The trainer seems to get up to step 3/2144 and the cell running trainer.train() produces the following additional warnings:

/opt/conda/lib/python3.11/site-packages/bitsandbytes/autograd/_functions.py:316: UserWarning: MatMul8bitLt: inputs will be cast from torch.float32 to float16 during quantization
  warnings.warn(f"MatMul8bitLt: inputs will be cast from {A.dtype} to float16 during quantization")
The input hidden states seems to be silently casted in float32, this might be related to the fact you have upcasted embedding or layer norm layers in float32. We will cast back the input in torch.bfloat16.
/opt/conda/lib/python3.11/site-packages/bitsandbytes/autograd/_functions.py:316: UserWarning: MatMul8bitLt: inputs will be cast from torch.bfloat16 to float16 during quantization
  warnings.warn(f"MatMul8bitLt: inputs will be cast from {A.dtype} to float16 during quantization")

merveenoyan commented 1 month ago

@joris-sense I have added some lines to properly setup the CUDA devices to both script and the notebook, can you check? Warnings is fine because 8-bit is not CUDA native precision and has to be cast back and forth, which adds a bit of a delay to training duration. Do you get OOM?

joris-sense commented 1 month ago

The cell

for param in model.model.vision_model.parameters():
    param.requires_grad = False

needs to be moved beyond where the model is defined. Then, I tried running it on 2xA100 again (I was renting this from vast), and I get an error about not finding FlashAttention even though the command installing it was run and the kernel was reloaded. I'll stop investigating this now because it does work for me with H100 (using quanto instead of BitsAndBytes), and these are actually cheaper on vast than A100...

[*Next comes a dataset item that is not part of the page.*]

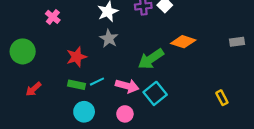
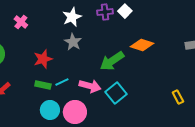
pink circle: (125, 114) -> (75, 112), moved, size x1.5

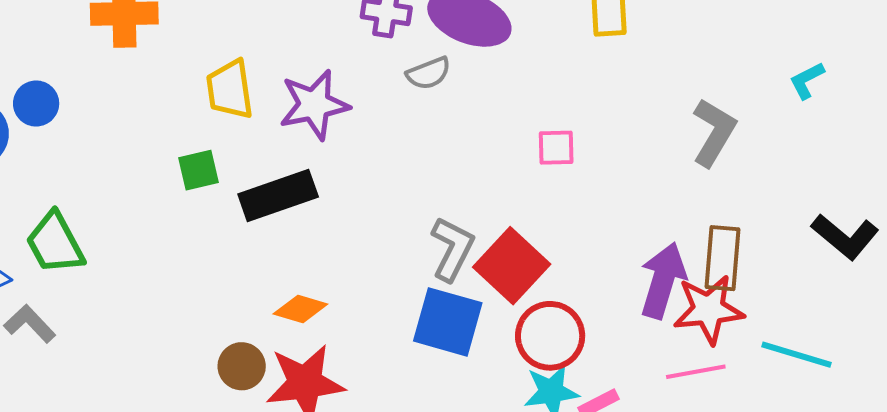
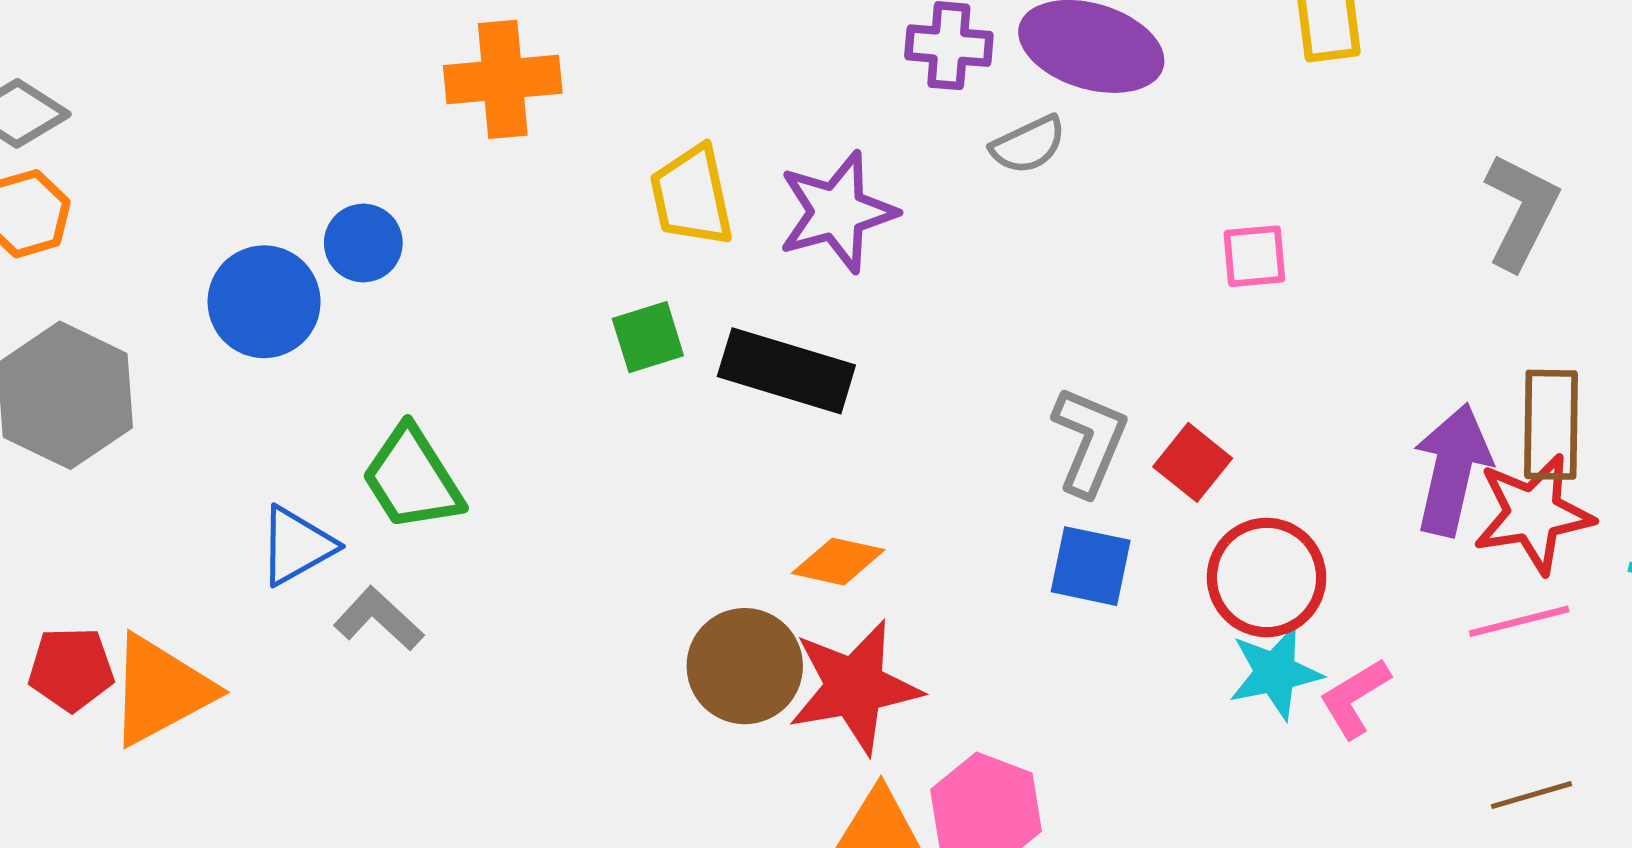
black rectangle: (278, 195) -> (786, 371), turned 40
red square: (512, 266) -> (1193, 462), size x0.6
blue square: (448, 322) -> (1091, 566), size x0.7
brown circle: (242, 366) -> (745, 666), size x1.4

ImportError                               Traceback (most recent call last)
Cell In[12], line 43
     41     print(model.get_nb_trainable_parameters())
     42 else:
---> 43     model = Idefics3ForConditionalGeneration.from_pretrained(
     44         model_id,
     45         torch_dtype=torch.bfloat16,
     46         _attn_implementation="flash_attention_2",
     47     ).to(DEVICE)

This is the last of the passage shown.